I smile as I pull into the dirt driveway in front of my mom’s place Wednesday evening. It’s been a long few days since we returned to Atlanta. Catching up at work after a week away, plus being filmed every time I come home, and moving into a tiny apartment with Andie—I’m exhausted. I’m looking forward to a regular dinner where I don’t have to be Perfect Husband Kit for a couple of hours.

As I walk up the steps, I note that the landscapers I sent to clean up the yard did some great work. I’ll add them to the list of companies I can trust to take care of things when I’m halfway across the world. My steps slow as I approach the door. Living in a new country doesn’t sound as exciting as it used to, for some reason. Probably because I know my mom is still struggling with her health. Once she’s on the mend, I’ll want to travel for work again, I’m positive.

She answers almost as soon as I knock, a broad smile across her face, despite the exhaustion hovering just behind her eyes. “Welcome back, Kit.” She grips my arm as I cross the threshold. “I hope you’re okay with some casserole; I didn’t have the energy for much else.”

“Casserole is perfect.” I bow to kiss the top of her bald head and let her lean on me on our way to the couch. She seems so much frailer than I know her to be. The doctors warned me this wouldn’t be easy—for either of us—but I’m not sure what to do with this version of the woman who raised me.

I clear my throat and say, “I was thinking—what if we took that trip to Paris?” Talking about it with Andie has my mind spinning on all the things I haven’t done, even when they were right in front of me. It’s like she shook open the curtains on the periphery of my tunnel vision and asked me to look out the window, for fuck’s sake.

“I can’t travel right now.” Mom waves it off.

“But when you’re done with chemo and radiation,” I counter. “We’ll go. We’ll do everything we planned, and anything else you want. Spend the summer exploring Europe, maybe.”

She tilts her head to study me like a specimen. “You can’t take all that time off work, can you?”

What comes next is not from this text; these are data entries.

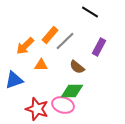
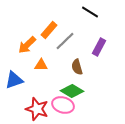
orange rectangle: moved 1 px left, 5 px up
orange arrow: moved 2 px right, 1 px up
brown semicircle: rotated 35 degrees clockwise
green diamond: rotated 30 degrees clockwise
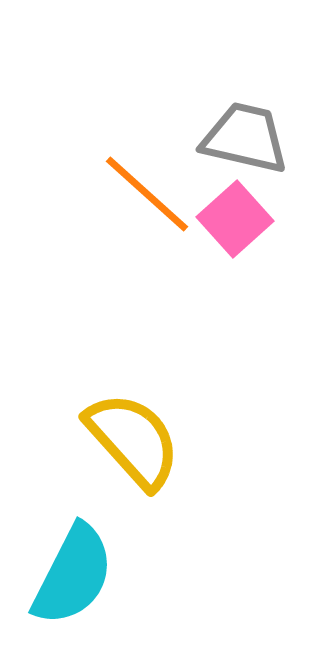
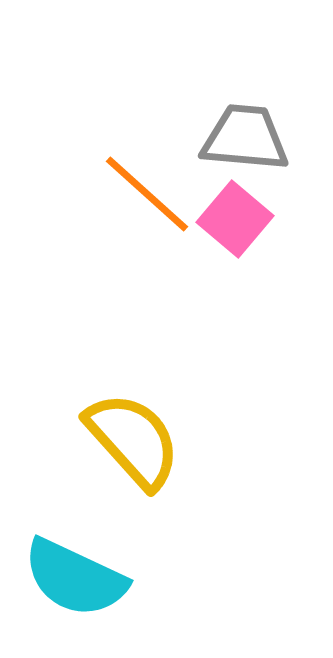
gray trapezoid: rotated 8 degrees counterclockwise
pink square: rotated 8 degrees counterclockwise
cyan semicircle: moved 2 px right, 3 px down; rotated 88 degrees clockwise
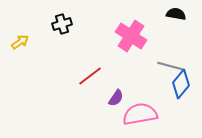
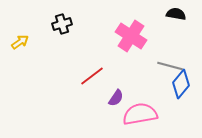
red line: moved 2 px right
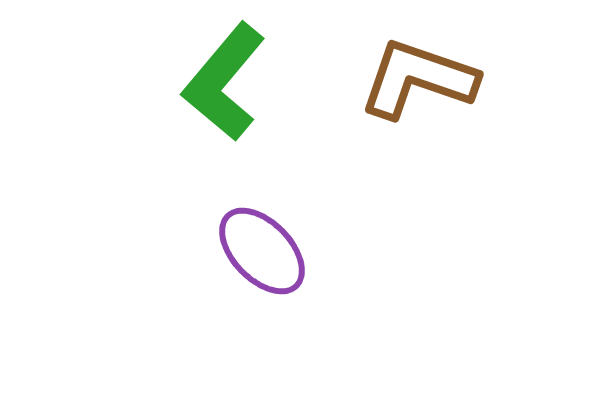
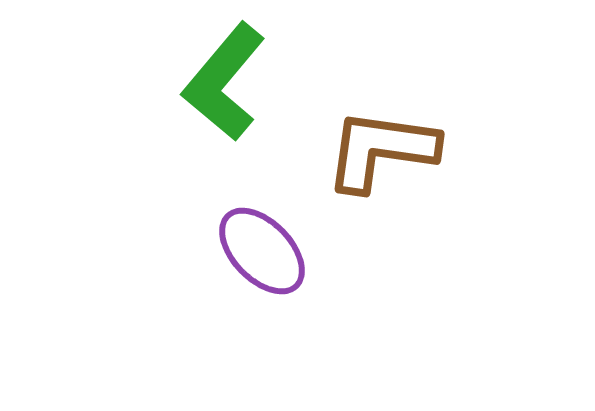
brown L-shape: moved 37 px left, 71 px down; rotated 11 degrees counterclockwise
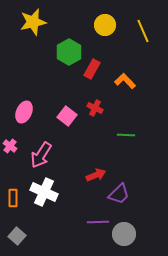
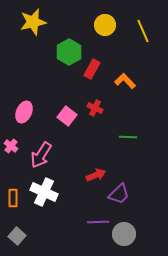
green line: moved 2 px right, 2 px down
pink cross: moved 1 px right
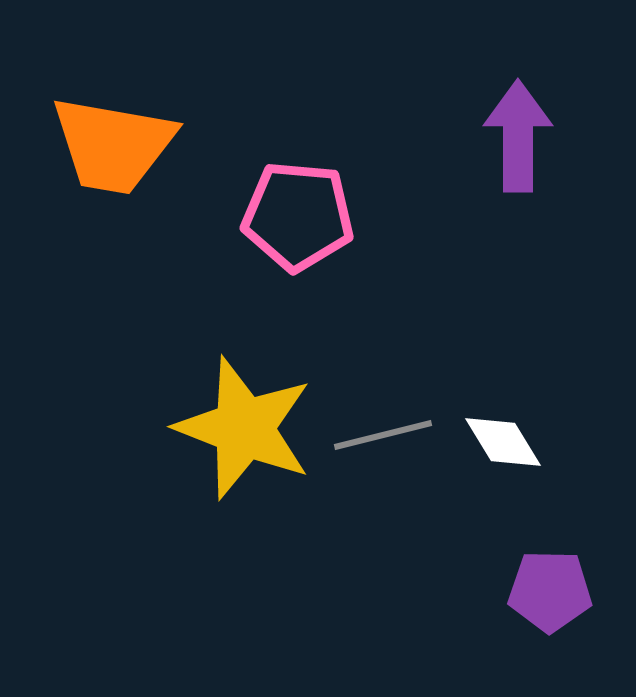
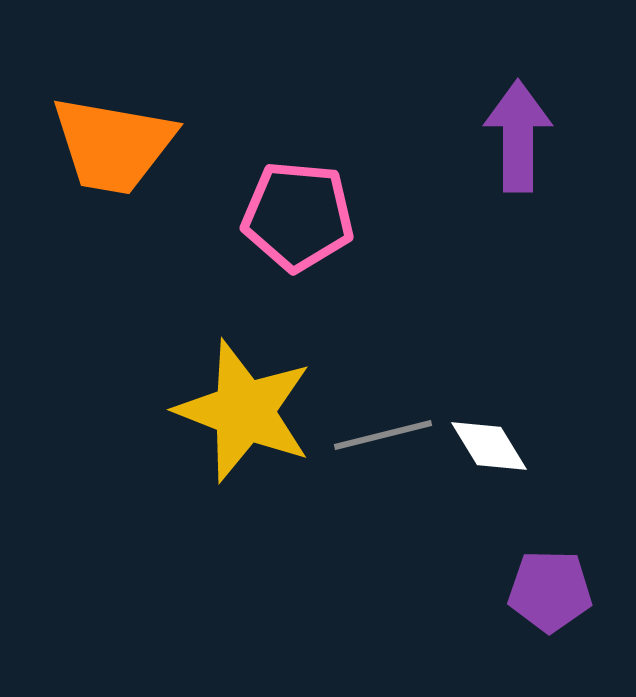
yellow star: moved 17 px up
white diamond: moved 14 px left, 4 px down
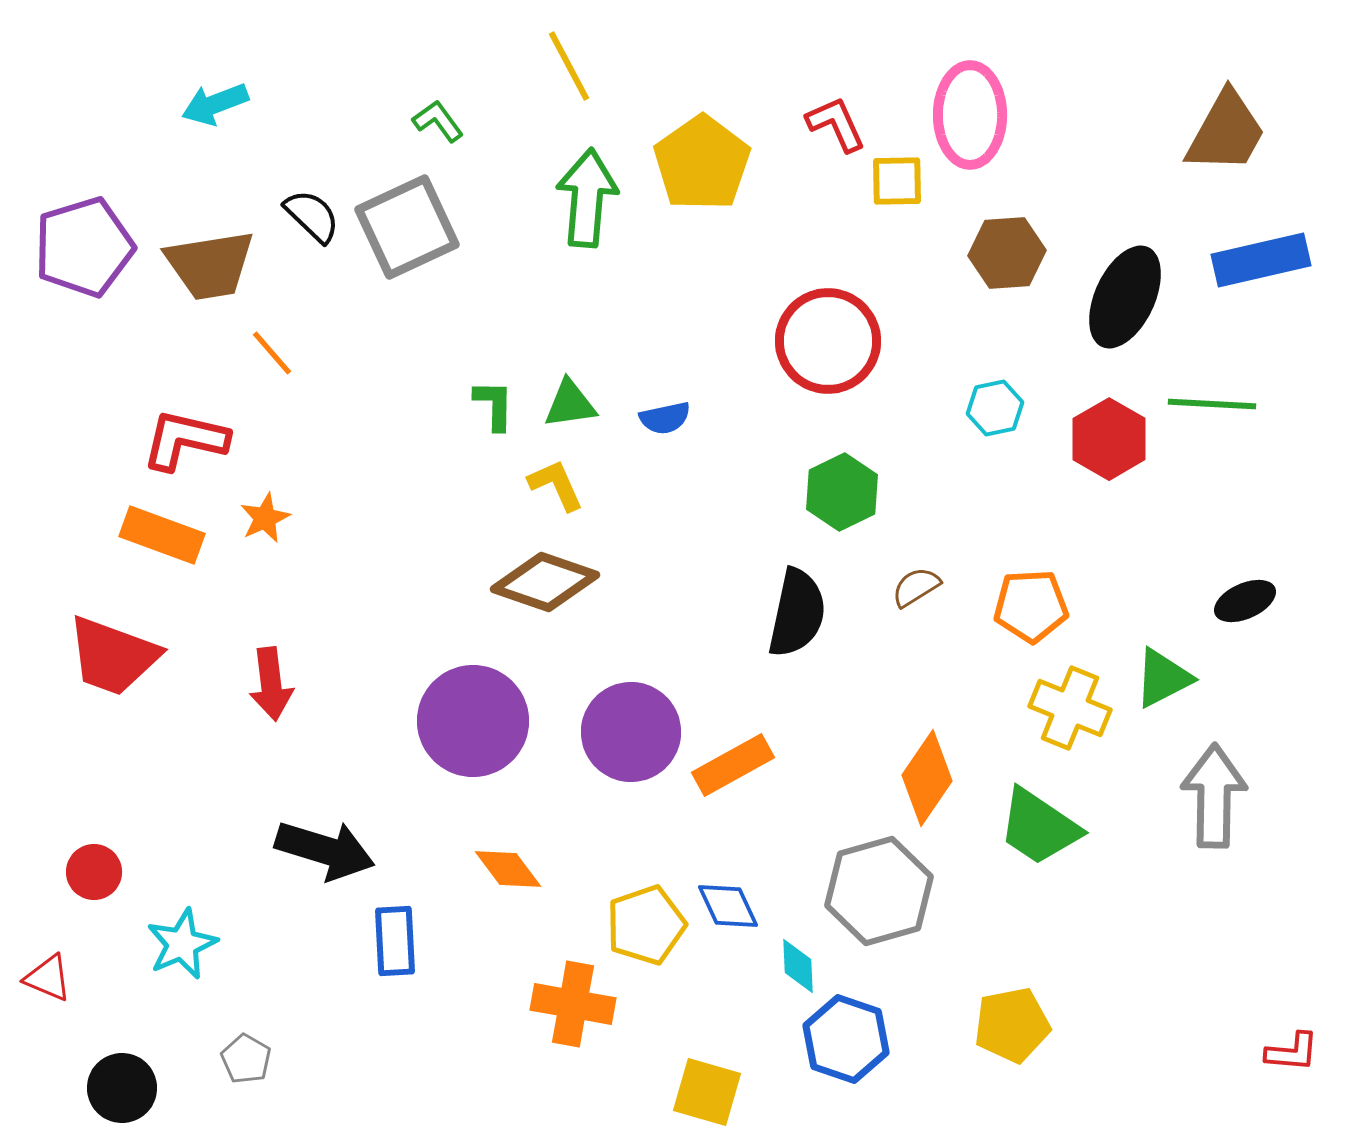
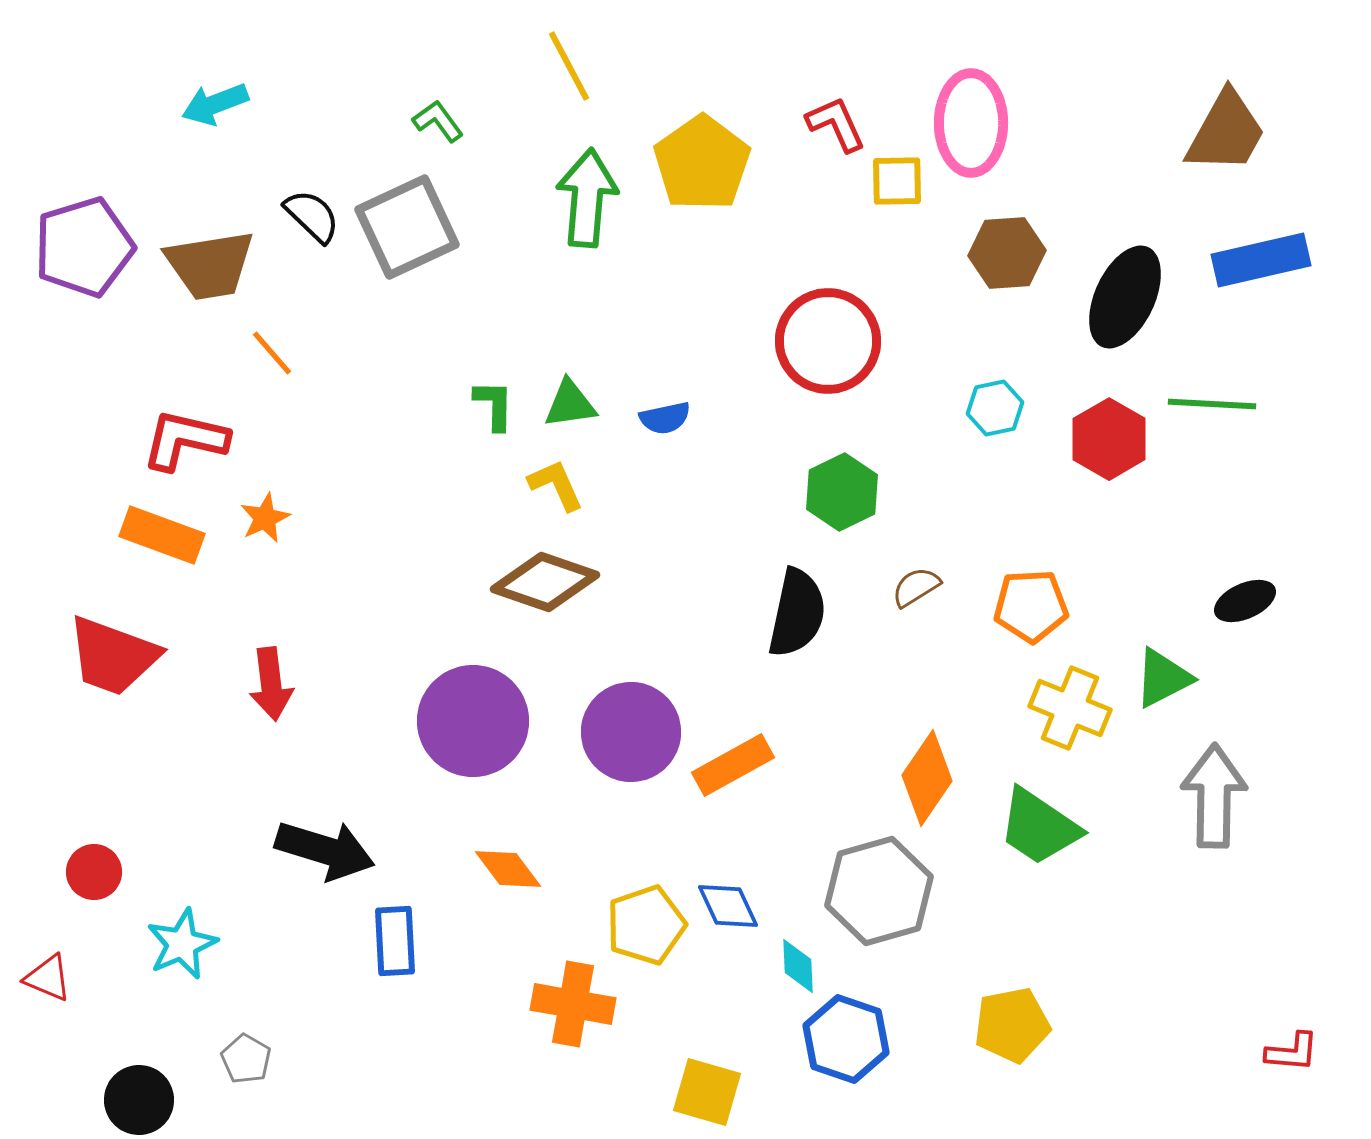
pink ellipse at (970, 115): moved 1 px right, 8 px down
black circle at (122, 1088): moved 17 px right, 12 px down
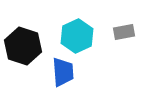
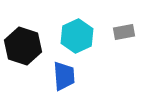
blue trapezoid: moved 1 px right, 4 px down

“I—” I want to say that of course I can, but I don’t know if that’s true. I never ask for time off. Hell, I told my job I had a lead on a property in Costa Rica, so I wasn’t on my honeymoon, really. I was scouting the potential investment. And I’ve been at work since seven this morning, trying to catch up from the single week I was gone. Every email I missed was a notch on the vise strapped around my chest, cinching tighter every day. A simple reminder that if I fail at this job and they let me go, the life I’ve built is moot.

The oven timer beeps, and I gesture to my mom to sit while I take care of it. It only takes a few minutes to turn off the oven and serve us up a couple of plates of a noodle casserole where most of the ingredients probably came out of a can. It will taste like home, I’m sure of it. Mom refuses help to the small table, teetering into her seat with a heavy sigh.

I push some food on my plate, my mind back at my penthouse at the Colonnade. That large dining table I never use and never invite her to sit at. The world-renowned meals we have the option to eat, but for some reason I never thought of it until Andie was standing in my space, looking at it like it hurt her.

“What do you think?” I ask, spearing some green beans along with an egg noodle. “About Paris, I mean?”

She gives me a long look across the small table. “Is there a reason why you’re not telling me about your new wife?”